Problem:
Please determine how many lines of the material include the word "input", and respond with nothing but that number.

--- START ---

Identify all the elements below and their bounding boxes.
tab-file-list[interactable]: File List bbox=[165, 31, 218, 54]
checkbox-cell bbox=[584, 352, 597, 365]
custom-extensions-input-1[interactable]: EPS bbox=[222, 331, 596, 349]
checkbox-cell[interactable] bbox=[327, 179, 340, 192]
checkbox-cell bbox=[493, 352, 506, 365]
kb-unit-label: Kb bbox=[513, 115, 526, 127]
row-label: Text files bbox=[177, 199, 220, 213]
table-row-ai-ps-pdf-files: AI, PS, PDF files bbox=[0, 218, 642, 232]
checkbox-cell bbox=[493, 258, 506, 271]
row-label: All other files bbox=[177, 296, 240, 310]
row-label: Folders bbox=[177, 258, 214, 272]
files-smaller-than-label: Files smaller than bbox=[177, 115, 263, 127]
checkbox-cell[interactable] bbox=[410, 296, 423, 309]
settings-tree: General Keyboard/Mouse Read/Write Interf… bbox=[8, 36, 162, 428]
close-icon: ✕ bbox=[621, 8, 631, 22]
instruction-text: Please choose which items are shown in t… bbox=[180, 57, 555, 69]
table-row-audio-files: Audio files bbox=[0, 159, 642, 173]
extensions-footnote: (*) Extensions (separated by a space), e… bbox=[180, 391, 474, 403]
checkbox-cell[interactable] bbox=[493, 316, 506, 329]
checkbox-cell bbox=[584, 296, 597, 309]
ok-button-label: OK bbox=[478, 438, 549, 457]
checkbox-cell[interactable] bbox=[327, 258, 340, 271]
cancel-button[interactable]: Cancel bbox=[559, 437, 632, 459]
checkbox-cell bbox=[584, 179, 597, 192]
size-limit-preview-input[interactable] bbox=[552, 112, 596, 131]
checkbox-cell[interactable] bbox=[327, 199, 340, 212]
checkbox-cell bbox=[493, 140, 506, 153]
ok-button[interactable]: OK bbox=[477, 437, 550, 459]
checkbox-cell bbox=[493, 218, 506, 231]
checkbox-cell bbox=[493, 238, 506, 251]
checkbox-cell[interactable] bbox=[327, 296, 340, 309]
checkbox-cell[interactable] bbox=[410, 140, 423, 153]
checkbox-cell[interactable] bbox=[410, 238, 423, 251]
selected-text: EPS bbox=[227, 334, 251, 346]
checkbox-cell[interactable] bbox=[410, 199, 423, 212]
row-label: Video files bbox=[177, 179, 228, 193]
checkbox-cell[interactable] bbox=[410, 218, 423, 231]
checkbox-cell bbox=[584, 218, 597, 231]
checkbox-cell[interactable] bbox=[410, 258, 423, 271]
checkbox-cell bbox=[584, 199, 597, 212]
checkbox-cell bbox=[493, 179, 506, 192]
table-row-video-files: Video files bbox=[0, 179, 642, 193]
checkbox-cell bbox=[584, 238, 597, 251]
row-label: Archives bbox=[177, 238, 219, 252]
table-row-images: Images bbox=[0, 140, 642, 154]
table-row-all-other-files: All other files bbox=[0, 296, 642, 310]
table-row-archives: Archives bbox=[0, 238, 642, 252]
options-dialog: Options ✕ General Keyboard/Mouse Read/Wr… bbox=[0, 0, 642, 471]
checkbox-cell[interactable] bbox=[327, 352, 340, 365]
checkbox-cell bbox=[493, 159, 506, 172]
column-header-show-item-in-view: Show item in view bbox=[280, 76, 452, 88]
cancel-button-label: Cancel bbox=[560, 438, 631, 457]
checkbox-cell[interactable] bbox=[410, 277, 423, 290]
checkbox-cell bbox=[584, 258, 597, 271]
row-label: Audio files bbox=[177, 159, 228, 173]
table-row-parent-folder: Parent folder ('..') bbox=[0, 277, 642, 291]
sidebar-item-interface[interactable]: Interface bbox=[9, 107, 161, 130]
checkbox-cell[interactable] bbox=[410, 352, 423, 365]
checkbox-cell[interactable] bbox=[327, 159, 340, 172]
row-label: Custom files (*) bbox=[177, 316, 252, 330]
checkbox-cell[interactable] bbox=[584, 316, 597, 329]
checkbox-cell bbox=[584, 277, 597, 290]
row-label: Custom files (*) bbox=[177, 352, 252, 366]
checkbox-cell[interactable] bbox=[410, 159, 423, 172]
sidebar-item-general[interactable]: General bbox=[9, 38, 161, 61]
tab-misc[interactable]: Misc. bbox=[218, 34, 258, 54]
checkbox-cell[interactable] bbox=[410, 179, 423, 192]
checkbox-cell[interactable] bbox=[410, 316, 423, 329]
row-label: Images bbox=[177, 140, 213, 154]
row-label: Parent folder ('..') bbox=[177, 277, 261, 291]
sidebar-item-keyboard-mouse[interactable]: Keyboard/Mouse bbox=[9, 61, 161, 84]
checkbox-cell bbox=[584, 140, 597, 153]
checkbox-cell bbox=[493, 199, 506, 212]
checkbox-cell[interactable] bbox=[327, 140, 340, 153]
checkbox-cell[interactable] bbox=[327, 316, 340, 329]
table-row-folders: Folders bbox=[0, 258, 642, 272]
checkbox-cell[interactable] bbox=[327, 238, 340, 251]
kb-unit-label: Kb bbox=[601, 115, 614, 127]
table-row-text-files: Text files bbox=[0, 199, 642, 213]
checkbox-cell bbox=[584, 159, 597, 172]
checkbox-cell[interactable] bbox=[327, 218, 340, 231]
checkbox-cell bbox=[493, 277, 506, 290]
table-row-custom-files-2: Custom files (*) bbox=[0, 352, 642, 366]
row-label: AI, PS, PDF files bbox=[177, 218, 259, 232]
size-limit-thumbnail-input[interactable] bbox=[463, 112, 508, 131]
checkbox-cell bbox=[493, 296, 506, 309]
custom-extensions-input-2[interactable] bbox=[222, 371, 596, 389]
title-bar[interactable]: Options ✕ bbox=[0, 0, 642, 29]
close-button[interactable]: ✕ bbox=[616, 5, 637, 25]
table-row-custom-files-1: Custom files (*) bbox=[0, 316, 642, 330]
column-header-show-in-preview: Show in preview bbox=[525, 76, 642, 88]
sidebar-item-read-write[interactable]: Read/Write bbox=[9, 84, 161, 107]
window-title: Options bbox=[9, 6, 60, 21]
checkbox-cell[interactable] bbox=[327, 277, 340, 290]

--- END ---

Solved problem:
4